Basın açıklaması öncesinde, Bakırköy SES Şubesinden sağlık emekçileri, yapacakları basın açıklamasına çağrı için Bakırköy’de hastaneyi ve yemekhaneleri dolaştılar ve kadın cinayetlerini protesto ettiler.

Saat 12.30’da KESK İstanbul Kadın Meclisi, Bağcılar EAH önünde bir basın açıklaması gerçekleştirdi.

Eylemde SES Bakırköy Şube Eşbaşkanı Nezahat Özen Altınsoy bir konuşma yaptı, kadın cinayetlerinin politik olduğunu söyledi. Ardından basın açıklamasını okuyan SES Anadolu Şube Kadın Sekreteri Sevgi Mersin, “Cezasızlık politikası bir kadın arkadaşımızı daha aramızdan aldı. İki gün önce bu hastanede çalışan sağlık emekçisi arkadaşımız Sibel Kavil, yine bu hastanede çalışan güvenlik görevlisi Cumali Varan tarafından katledilmiştir.” dedi.

Kadınların her gün işte, sokakta, evde, tanıdığı/tanımadığı erkekler tarafından şiddete uğradığı, öldürüldüğü söylenerek, “Toplumsal cinsiyet eşitsizliğinin en ağır sonuçlarından biri olan kadına yönelik şiddet, ülkemizde gün geçtikçe kadınların yaşamını daha fazla kuşatma altına alıyor. Devlete önleme, koruma ve etkili soruşturma sorumluluğu yükleyen İstanbul Sözleşmesi’nin feshiyle erkek eğemen zihniyetin hakim kılınması, sistematik erkek şiddetini daha da tırmandırıyor.” denildi.

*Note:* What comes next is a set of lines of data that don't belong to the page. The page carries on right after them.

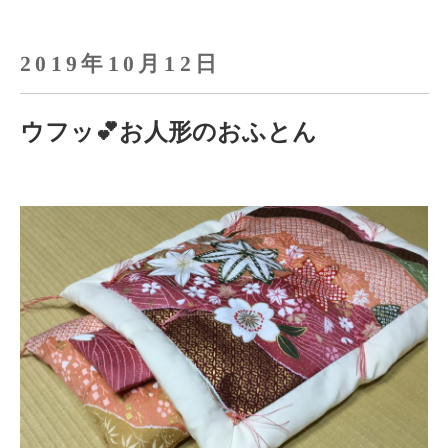
2019年10月12日
ウフッ💕お人形のおふとん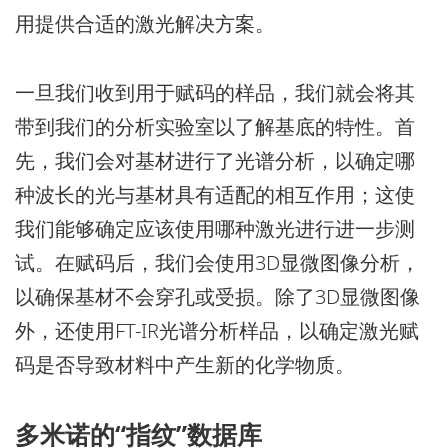
用提供合适的激光解决方案。
一旦我们收到用于赋码的样品，我们就会将其
带到我们的分析实验室以了解基底的特性。首
先，我们会对基材进行了光谱分析，以确定哪
种波长的光与基材具有适配的相互作用；这使
我们能够确定应该使用哪种激光进行进一步测
试。在赋码后，我们会使用3D显微图像分析，
以确保基材不会穿孔或受损。除了3D显微图像
外，还使用FT-IR光谱分析样品，以确定激光赋
码是否导致材料中产生新的化学物质。
多米诺的“指纹”数据库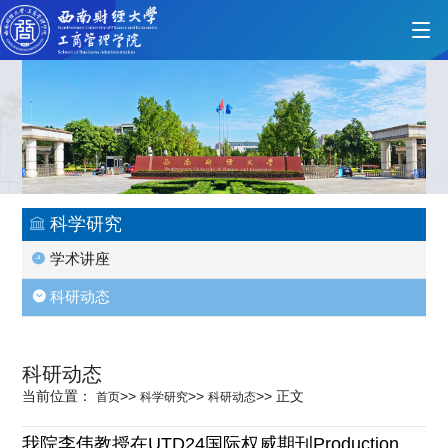
首页
学院概况
科学研究
学术讲座
党的建设
科研动态
人才培养
科研动态
当前位置：
>>
>>
>>
正文
首页
科学研究
科研动态
师资力量
我院李伟教授在UTD24国际权威期刊Production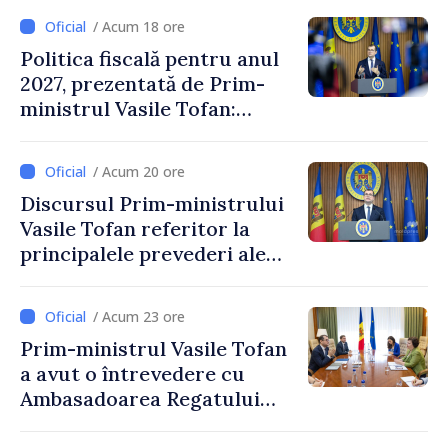
/ Acum 18 ore
Politica fiscală pentru anul
2027, prezentată de Prim-
ministrul Vasile Tofan:
Reducerea poverii pe muncă,
stimularea investițiilor și o
/ Acum 20 ore
taxare mai echitabilă
Discursul Prim-ministrului
Vasile Tofan referitor la
principalele prevederi ale
politicii fiscale pentru anul
2027
/ Acum 23 ore
Prim-ministrul Vasile Tofan
a avut o întrevedere cu
Ambasadoarea Regatului
Unit al Marii Britanii și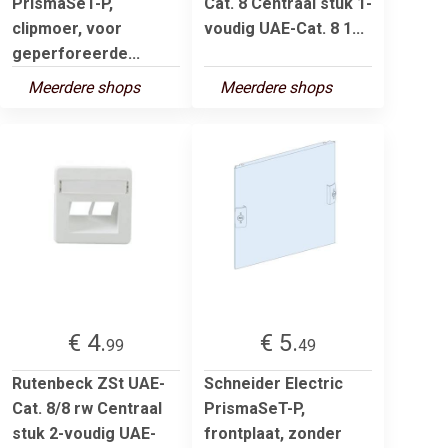
PrismaSeT-P,
Cat. 8 Centraal stuk 1-
clipmoer, voor
voudig UAE-Cat. 8 1...
geperforeerde...
Meerdere shops
Meerdere shops
€ 4.
€ 5.
99
49
Rutenbeck ZSt UAE-
Schneider Electric
Cat. 8/8 rw Centraal
PrismaSeT-P,
stuk 2-voudig UAE-
frontplaat, zonder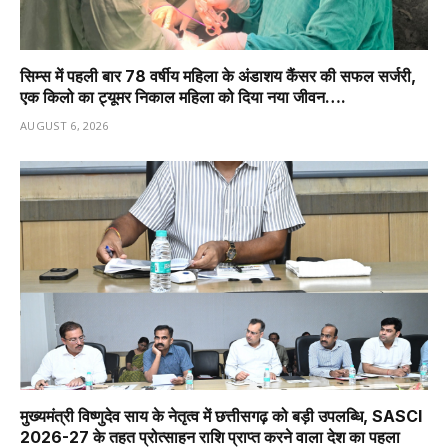
सिम्स में पहली बार 78 वर्षीय महिला के अंडाशय कैंसर की सफल सर्जरी,
एक किलो का ट्यूमर निकाल महिला को दिया नया जीवन….
AUGUST 6, 2026
मुख्यमंत्री विष्णुदेव साय के नेतृत्व में छत्तीसगढ़ को बड़ी उपलब्धि, SASCI
2026-27 के तहत प्रोत्साहन राशि प्राप्त करने वाला देश का पहला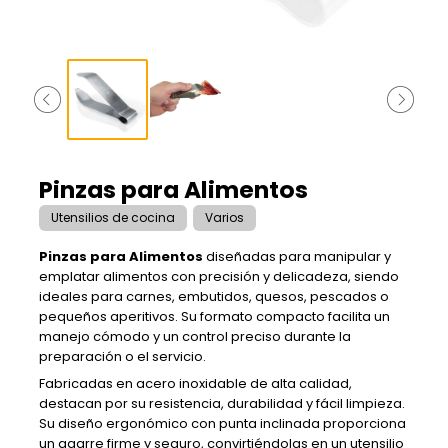
Pinzas para Alimentos
Utensilios de cocina
Varios
Pinzas para Alimentos
diseñadas para manipular y
emplatar alimentos con precisión y delicadeza, siendo
ideales para carnes, embutidos, quesos, pescados o
pequeños aperitivos. Su formato compacto facilita un
manejo cómodo y un control preciso durante la
preparación o el servicio.
Fabricadas en acero inoxidable de alta calidad,
destacan por su resistencia, durabilidad y fácil limpieza.
Su diseño ergonómico con punta inclinada proporciona
un agarre firme y seguro, convirtiéndolas en un utensilio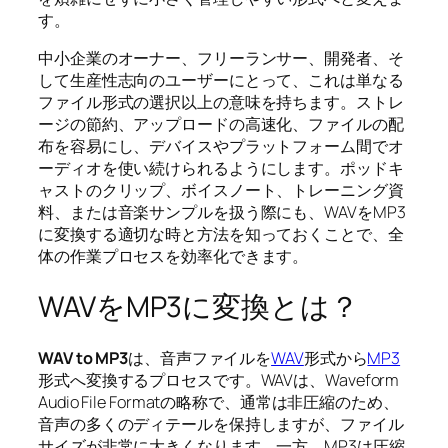
す。
中小企業のオーナー、フリーランサー、開発者、そ
して生産性志向のユーザーにとって、これは単なる
ファイル形式の選択以上の意味を持ちます。ストレ
ージの節約、アップロードの高速化、ファイルの配
布を容易にし、デバイスやプラットフォーム間でオ
ーディオを使い続けられるようにします。ポッドキ
ャストのクリップ、ボイスノート、トレーニング資
料、または音楽サンプルを扱う際にも、WAVをMP3
に変換する適切な時と方法を知っておくことで、全
体の作業プロセスを効率化できます。
WAVをMP3に変換とは？
WAV to MP3
は、音声ファイルを
WAV
形式から
MP3
形式へ変換するプロセスです。WAVは、Waveform
Audio File Formatの略称で、通常は非圧縮のため、
音声の多くのディテールを保持しますが、ファイル
サイズが非常に大きくなります。一方、MP3は圧縮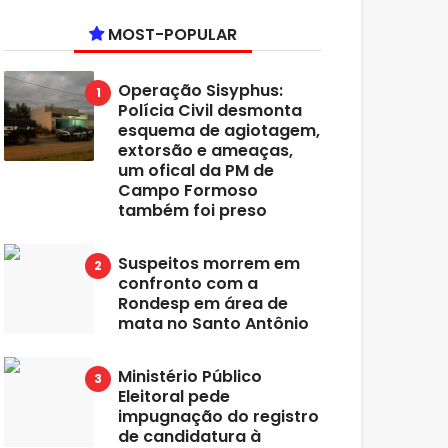
MOST-POPULAR
Operação Sisyphus:
Polícia Civil desmonta
esquema de agiotagem,
extorsão e ameaças,
um ofical da PM de
Campo Formoso
também foi preso
Suspeitos morrem em
confronto com a
Rondesp em área de
mata no Santo Antônio
Ministério Público
Eleitoral pede
impugnação do registro
de candidatura à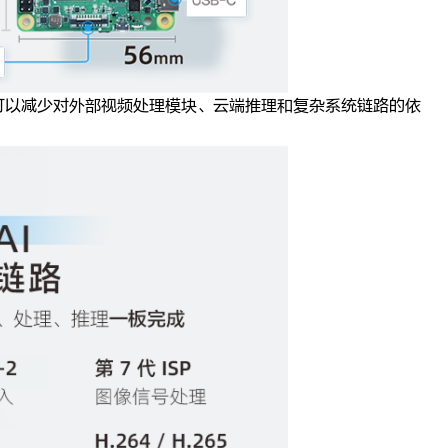
可以减少对外部视频处理模块、云端推理和复杂系统链路的依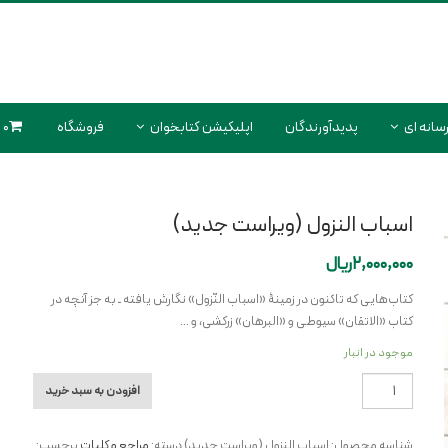
سانه ای
پدیدآورندگان
اپلیکیشن کتابخوان
فروشگاه
0 محصول
اسباب النزول (ویراست جدید)
2,000,000
ریال
کتاب‌هایی که تاکنون در زمینۀ «اسباب النّزول» نگارش یافته ـ به جز آنچه در
کتاب «الاتقان» سیوطی و «البرهان» زرکشی، و …
موجود در انبار
اسباب
افزودن به سبد خرید
النزول
(ویراست
شناسه محصول:
اسباب النزول (ویراست جدید)
دسته:
مراجع و کلیات
برچسب: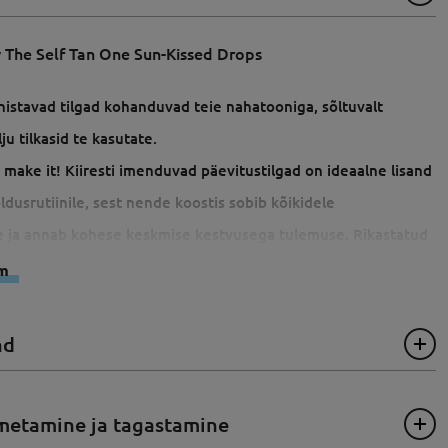
 The Self Tan One Sun-Kissed Drops
istavad tilgad kohanduvad teie nahatooniga, sõltuvalt
lju tilkasid te kasutate.
ou make it! Kiiresti imenduvad päevitustilgad on ideaalne lisand
dusrutiinile, sest nende koostis sobib kõikidele
 ja annab kohese keskmise kestvusega tulemuse. Rikastatud
dega, nagu C-vitamiin, paneb see naha säravalt hõõguma
em
idas päevitustilgad kohanduvad teie nahatooniga, sõltuvalt
alju tilkasid te kasutate. Kasutage eraldi või oma
ad
ga segatult.
metamine ja tagastamine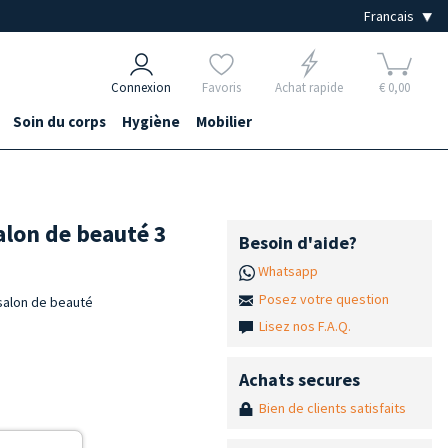
Connexion
Favoris
Achat rapide
€ 0,00
Soin du corps
Hygiène
Mobilier
alon de beauté 3
Besoin d'aide?
Whatsapp
Posez votre question
salon de beauté
Lisez nos F.A.Q.
Achats secures
Bien de clients satisfaits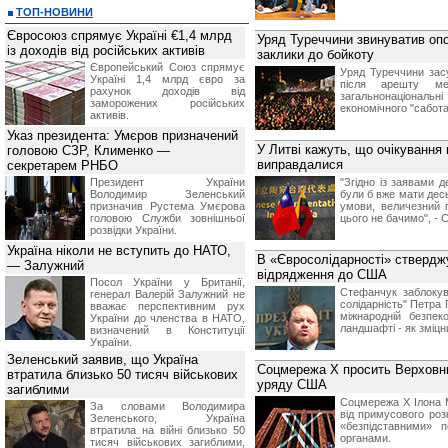
ТОП-НОВИНИ
Євросоюз спрямує Україні €1,4 млрд
Уряд Туреччини звинуватив опо
із доходів від російських активів
заклики до бойкоту
Європейський Союз спрямує
Уряд Туреччини засу
Україні 1,4 млрд євро за
після арешту ме
рахунок доходів від
загальнонаціональн
заморожених російських
економічного "сабота
активів.
Указ президента: Умєров призначений
У Литві кажуть, що очікування 
головою СЗР, Клименко —
виправдалися
секретарем РНБО
Президент України
"Згідно із заявами д
Володимир Зеленський
були б вже мати десь
призначив Pустема Умєрова
умови, величезний п
головою Служби зовнішньої
цього не бачимо", - 
розвідки України.
Україна ніколи не вступить до НАТО,
В «Євросолідарності» стверд
— Залужний
відрядження до США
Посол України у Британії,
Стефанчук заблокув
генерал Валерій Залужний не
солідарність" Петра
вважає перспективним рух
міжнародній безпек
України до членства в НАТО,
ландшафті - як зміцн
визначений в Конституції
України.
Зеленський заявив, що Україна
Соцмережа X просить Верховни
втратила близько 50 тисяч військових
уряду США
загиблими
Соцмережа X Ілона 
За словами Володимира
від примусового роз
Зеленського, Україна
«безпідставними» 
втратила на війні близько 50
органами.
тисяч військових загиблими,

“Kadın katliamlarına varan kadın cinayetlerinin en önemli nedenlerinden biri, koruyucu ve önleyici tedbirleri hayata geçirme yükümlülüğü bulunan iktidarın sorumluluklarını yerine getirmemesidir. Siyasi iktidar kadınların ve toplumun tüm haklı itiraz ve protestolarına rağmen İstanbul Sözlemesinin feshedilmesi başta olmak üzere kadın erkek eşitsizliğini savunan, erkek şiddetini ve ayrımcılığı derinleştiren politikalarla birbiri ardına yaşanan kadın cinayetlerine zemin yaratmaktadır.” diyen kadınlar, erkek şiddetinin yargılanmalarında izlenen cezasızlık politikasının, faillere yönelik iyi hal ve haksız tahrik indirimlerinin kadın cinayetlerinin artmasında rol oynadığını; Bu ülkede kadına yönelik şiddet faillerinin cezalandırılmadığını ve her bir cezasızlık haberinin bir sonraki potansiyel faili cesaretlendirdiğini dile getirdi.

Kadın Meclisi’nin açıklaması, “Bir kadını, bir çalışma arkadaşımızı daha kaybetmeye sabrımız yok.

Bizler biliyoruz ki kadın cinayetleri politiktir. Kadına yönelik her türlü şiddete karşı ve bu şiddet mekanizmalarını kırmak için KESK İstanbul Kadın Meclisi olarak mücadele ediyoruz ve etmeye devam edeceğiz. Yaşasın Kadın Dayanışması” denilerek sloganlarla son buldu.